À l’instar des scouts, les brevets de Freinet donnaient aux élèves une plus grande capacité d’agir. Ainsi, l’élève qui détenait le brevet de « cueilleur de plantes médicinales » pouvait concocter les tisanes pour les autres élèves de la classe lors des moments de détente ; de même, les élèves qui avaient le brevet d’éleveur pouvaient aller librement s’occuper des animaux de l’école.

Pour en savoir plus sur cette partie historique :

– « Brevets et chefs-d’œuvre », Brochures de l’Éducation Nouvelle Populaire, n° 42, 1949. 
– « Brevets et chefs-d’œuvre », Les Dossiers Pédagogiques de l’Éducateur, n°14, 1965. 


II. Essai d’adaptation des brevets au collège en classe de 6e

1 - Nos motivations : transmettre « la saveur des savoirs »
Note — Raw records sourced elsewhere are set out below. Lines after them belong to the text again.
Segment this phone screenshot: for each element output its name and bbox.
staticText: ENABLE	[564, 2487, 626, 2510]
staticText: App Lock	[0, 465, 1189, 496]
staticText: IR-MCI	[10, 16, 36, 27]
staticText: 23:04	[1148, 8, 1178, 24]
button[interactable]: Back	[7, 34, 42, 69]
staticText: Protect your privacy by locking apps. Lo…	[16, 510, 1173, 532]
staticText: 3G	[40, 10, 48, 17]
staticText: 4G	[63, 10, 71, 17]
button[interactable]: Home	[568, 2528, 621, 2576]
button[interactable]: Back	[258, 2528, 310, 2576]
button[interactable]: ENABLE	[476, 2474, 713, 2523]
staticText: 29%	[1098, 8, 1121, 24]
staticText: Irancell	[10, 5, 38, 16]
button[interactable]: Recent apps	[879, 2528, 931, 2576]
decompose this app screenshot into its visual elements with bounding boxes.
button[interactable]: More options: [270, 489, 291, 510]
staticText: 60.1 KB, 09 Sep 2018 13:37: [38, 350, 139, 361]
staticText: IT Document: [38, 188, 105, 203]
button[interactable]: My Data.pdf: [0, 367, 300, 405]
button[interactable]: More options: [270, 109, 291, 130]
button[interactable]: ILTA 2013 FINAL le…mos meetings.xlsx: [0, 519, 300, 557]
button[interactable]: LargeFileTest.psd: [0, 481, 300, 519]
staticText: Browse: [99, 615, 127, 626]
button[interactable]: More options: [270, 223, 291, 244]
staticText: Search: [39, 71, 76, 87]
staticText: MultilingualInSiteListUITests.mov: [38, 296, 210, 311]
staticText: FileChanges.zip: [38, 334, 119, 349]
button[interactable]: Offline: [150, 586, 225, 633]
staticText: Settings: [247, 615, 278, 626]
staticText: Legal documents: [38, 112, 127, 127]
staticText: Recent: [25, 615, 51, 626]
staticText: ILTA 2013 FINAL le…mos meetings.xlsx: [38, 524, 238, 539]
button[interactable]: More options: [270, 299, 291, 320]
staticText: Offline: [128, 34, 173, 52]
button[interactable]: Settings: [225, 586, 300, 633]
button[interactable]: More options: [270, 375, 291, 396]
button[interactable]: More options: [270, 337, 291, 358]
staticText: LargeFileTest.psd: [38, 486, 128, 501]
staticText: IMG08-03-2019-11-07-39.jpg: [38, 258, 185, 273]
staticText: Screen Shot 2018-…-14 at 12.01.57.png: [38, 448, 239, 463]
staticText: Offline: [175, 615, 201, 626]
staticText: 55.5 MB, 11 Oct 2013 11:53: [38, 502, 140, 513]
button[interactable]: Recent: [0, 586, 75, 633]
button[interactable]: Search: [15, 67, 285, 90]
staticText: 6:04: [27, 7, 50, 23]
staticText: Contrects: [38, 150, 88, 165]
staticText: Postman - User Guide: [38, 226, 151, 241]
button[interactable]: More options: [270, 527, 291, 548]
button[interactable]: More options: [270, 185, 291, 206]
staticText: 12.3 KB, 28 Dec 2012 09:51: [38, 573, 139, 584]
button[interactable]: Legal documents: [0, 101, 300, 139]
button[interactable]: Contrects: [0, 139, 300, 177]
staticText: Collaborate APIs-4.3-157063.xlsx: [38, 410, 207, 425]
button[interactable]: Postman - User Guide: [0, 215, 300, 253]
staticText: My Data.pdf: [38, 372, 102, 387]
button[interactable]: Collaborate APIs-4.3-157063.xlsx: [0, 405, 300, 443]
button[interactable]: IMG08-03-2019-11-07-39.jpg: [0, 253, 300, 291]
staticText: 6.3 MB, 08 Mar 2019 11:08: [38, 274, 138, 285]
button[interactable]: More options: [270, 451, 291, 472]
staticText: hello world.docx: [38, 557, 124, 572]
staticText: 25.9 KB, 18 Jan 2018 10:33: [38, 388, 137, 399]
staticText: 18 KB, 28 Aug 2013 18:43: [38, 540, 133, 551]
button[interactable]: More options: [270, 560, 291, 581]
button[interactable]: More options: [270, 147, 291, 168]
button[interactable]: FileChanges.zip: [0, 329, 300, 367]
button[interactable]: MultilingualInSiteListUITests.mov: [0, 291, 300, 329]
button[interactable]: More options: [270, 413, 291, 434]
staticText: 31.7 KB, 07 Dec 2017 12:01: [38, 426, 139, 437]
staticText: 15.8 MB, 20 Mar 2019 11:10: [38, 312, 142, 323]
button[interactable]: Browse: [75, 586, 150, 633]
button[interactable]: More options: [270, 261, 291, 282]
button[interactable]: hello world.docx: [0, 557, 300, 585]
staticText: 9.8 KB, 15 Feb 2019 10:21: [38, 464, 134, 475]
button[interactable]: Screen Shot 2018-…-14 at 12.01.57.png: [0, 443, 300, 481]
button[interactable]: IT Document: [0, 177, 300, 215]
Depuis plusieurs années, le patronat, à travers la politique éducative menée par des gouvernements de droite et de gauche, tente d’imposer la seule évaluation par compétences au détriment des diplômes. Ces compétences sont choisies en fonction des besoins de l’économie. Dans ce système, les compétences sont au service de la déqualification des travailleurs et travailleuses et d’une plus grande précarité nommée l’« employabilité » : la main-d’œuvre pouvant être déplacée sans formation d’un secteur à un autre grâce aux compétences transversales (1). Les brevets de Freinet mettent en avant des savoirs et des savoir-faire scientifiques et techniques qualifiés qui sont en lien avec des champs universitaires et des domaines artisanaux, c’est-à-dire tout ce que le patronat tente de détruire au nom de l’exploitation.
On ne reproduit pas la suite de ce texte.